**DIRECTIONS**
Up through the line that contains "and clarity, with", retype the entries exactly, beginning at the very first line.

Items from a dataset:
• • • •

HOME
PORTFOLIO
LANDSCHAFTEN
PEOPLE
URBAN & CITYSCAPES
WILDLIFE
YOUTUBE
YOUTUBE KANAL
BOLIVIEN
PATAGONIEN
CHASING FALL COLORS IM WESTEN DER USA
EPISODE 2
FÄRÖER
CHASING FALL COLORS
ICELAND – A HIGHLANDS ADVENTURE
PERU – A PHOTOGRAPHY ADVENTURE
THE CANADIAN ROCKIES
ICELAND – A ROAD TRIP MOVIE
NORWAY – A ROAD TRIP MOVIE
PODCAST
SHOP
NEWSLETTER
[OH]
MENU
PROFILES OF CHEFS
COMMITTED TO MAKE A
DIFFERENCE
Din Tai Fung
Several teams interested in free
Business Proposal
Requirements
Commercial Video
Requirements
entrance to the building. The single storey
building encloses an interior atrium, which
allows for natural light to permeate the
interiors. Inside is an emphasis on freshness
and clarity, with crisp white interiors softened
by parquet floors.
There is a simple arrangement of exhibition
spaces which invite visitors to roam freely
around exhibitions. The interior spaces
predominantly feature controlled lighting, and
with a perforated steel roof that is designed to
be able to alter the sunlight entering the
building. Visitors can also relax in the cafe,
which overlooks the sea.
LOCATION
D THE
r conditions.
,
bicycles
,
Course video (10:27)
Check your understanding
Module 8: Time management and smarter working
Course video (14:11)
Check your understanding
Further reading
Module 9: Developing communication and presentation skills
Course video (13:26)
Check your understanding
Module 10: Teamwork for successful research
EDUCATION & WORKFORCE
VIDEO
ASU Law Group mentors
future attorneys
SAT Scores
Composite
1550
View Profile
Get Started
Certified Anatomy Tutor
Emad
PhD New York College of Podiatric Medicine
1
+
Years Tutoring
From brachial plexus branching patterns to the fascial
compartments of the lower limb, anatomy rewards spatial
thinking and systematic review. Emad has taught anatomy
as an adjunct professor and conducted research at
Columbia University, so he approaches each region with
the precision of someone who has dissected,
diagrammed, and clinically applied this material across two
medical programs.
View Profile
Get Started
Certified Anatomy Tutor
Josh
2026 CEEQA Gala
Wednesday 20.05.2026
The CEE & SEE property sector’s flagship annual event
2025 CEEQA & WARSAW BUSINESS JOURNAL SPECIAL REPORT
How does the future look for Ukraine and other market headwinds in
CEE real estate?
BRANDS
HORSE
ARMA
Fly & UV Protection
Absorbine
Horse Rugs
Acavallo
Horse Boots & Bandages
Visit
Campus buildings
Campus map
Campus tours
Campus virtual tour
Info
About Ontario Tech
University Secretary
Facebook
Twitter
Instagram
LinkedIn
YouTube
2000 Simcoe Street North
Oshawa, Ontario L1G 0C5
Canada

• • • •

**ANSWER TO THE PROBLEM**
HOME
PORTFOLIO
LANDSCHAFTEN
PEOPLE
URBAN & CITYSCAPES
WILDLIFE
YOUTUBE
YOUTUBE KANAL
BOLIVIEN
PATAGONIEN
CHASING FALL COLORS IM WESTEN DER USA
EPISODE 2
FÄRÖER
CHASING FALL COLORS
ICELAND – A HIGHLANDS ADVENTURE
PERU – A PHOTOGRAPHY ADVENTURE
THE CANADIAN ROCKIES
ICELAND – A ROAD TRIP MOVIE
NORWAY – A ROAD TRIP MOVIE
PODCAST
SHOP
NEWSLETTER
[OH]
MENU
PROFILES OF CHEFS
COMMITTED TO MAKE A
DIFFERENCE
Din Tai Fung
Several teams interested in free
Business Proposal
Requirements
Commercial Video
Requirements
entrance to the building. The single storey
building encloses an interior atrium, which
allows for natural light to permeate the
interiors. Inside is an emphasis on freshness
and clarity, with crisp white interiors softened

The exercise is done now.